According to a key member of the National Transportation Safety Board (NTSB), automakers may want to slow the rollout of automated features until they have a better understanding of how these new technologies are interacted with by human drivers, who still carry responsibility for monitoring the road even when they’re in use.
That suggestion comes alongside the release of the NTSB’s final report on a fatal Tesla Model S crash involving the company’s Autopilot feature. (The agency had previously released an abstract and summary of the report on September 12; this is the comprehensive analysis.) Conclusions in the 53-page report are consistent with findings issued last month, which indicated that a truck driver’s failure to yield combined with a Tesla driver’s overreliance on Autopilot to cause a fatal crash along a Florida highway on May 7, 2016, which killed the Model S driver, Joshua Brown.

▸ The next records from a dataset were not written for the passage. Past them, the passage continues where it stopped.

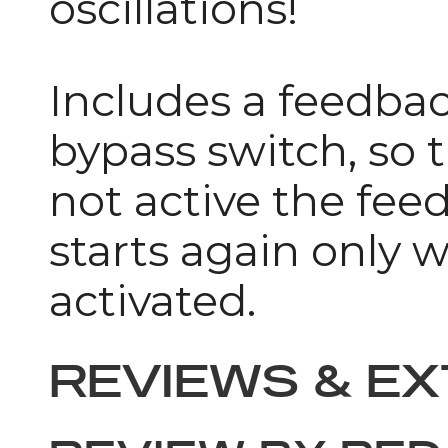
oscillations!
Includes a feedbac
bypass switch, so 
not active the fee
starts again only w
activated.
REVIEWS & E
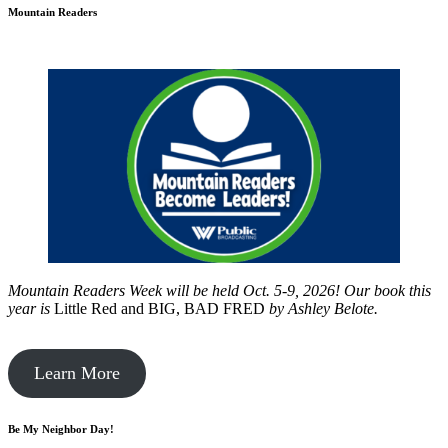
Mountain Readers
Mountain Readers Week will be held Oct. 5-9, 2026! Our book this
year is
Little Red and BIG, BAD FRED
by
Ashley Belote.
Learn More
Be My Neighbor Day!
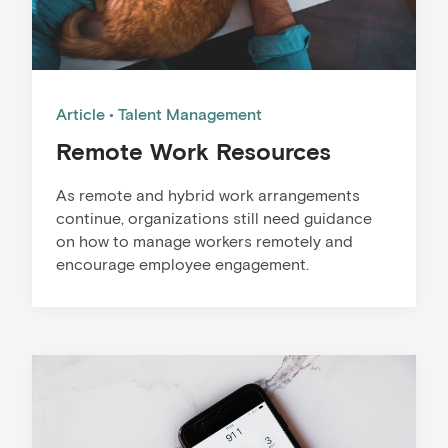
Article
Talent Management
Remote Work Resources
As remote and hybrid work arrangements
continue, organizations still need guidance
on how to manage workers remotely and
encourage employee engagement.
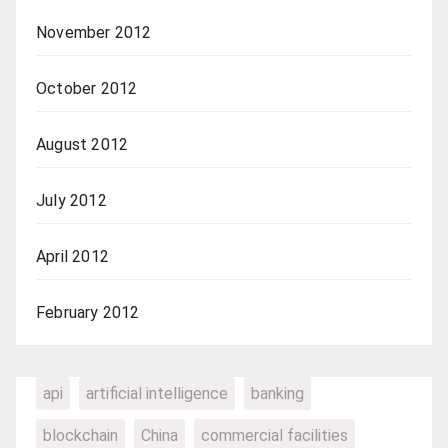
November 2012
October 2012
August 2012
July 2012
April 2012
February 2012
api
artificial intelligence
banking
blockchain
China
commercial facilities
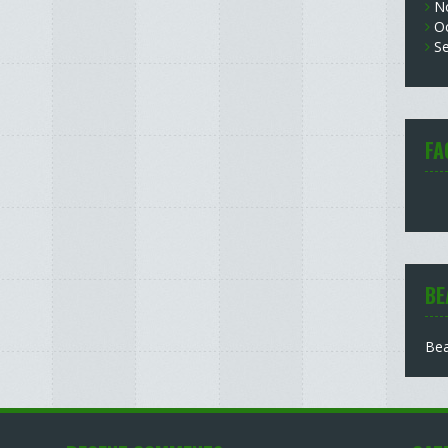
N
O
S
FA
BE
Bea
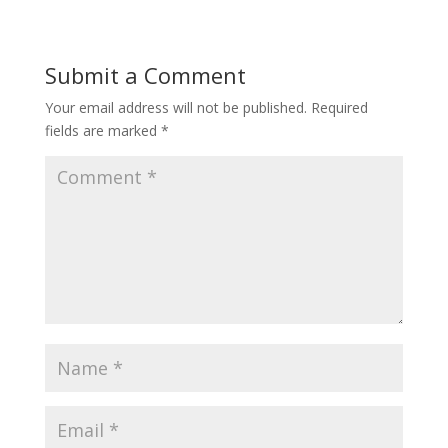
Submit a Comment
Your email address will not be published.
Required
fields are marked
*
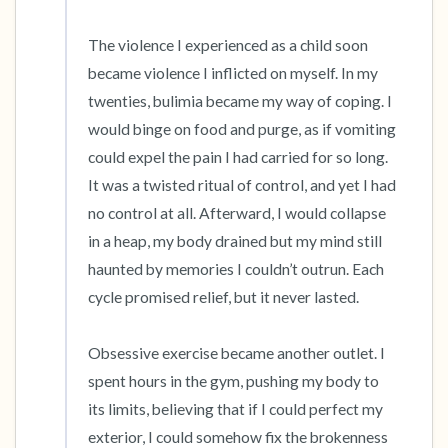
The violence I experienced as a child soon 
became violence I inflicted on myself. In my 
twenties, bulimia became my way of coping. I 
would binge on food and purge, as if vomiting 
could expel the pain I had carried for so long. 
It was a twisted ritual of control, and yet I had 
no control at all. Afterward, I would collapse 
in a heap, my body drained but my mind still 
haunted by memories I couldn’t outrun. Each 
cycle promised relief, but it never lasted.

Obsessive exercise became another outlet. I 
spent hours in the gym, pushing my body to 
its limits, believing that if I could perfect my 
exterior, I could somehow fix the brokenness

The final report is augmented with written comments from board member Christopher A. Hart, who compared the present struggle to meld human and machine in passenger cars to those experienced during the introduction of automation in the aviation industry a generation ago. Although decades have passed, he commented, the auto industry hasn’t learned from aviation’s mistakes.
“They learned from experience that automation ‘because we can’ does not necessarily make the human-automation system work better,” Hart wrote, referring to the aviation industry. “That resulted in an evolution toward human-centric automation, in which the objective was improving the overall performance of the human-automation system. This crash is an example of what can happen when automation is introduced ‘because we can’ without adequate consideration of the human element.”
Hart’s comments struck at the core of a quandary that, from its outset, has essentially split the nascent autonomous-technology industry in two. Some companies, such as Ford and Waymo, believe the intertwining of human drivers and self-driving systems is so fraught with problems that they have forgone the development of advanced driver-assist features in favor of designs that rid cars of traditional controls like steering wheels and brake pedals.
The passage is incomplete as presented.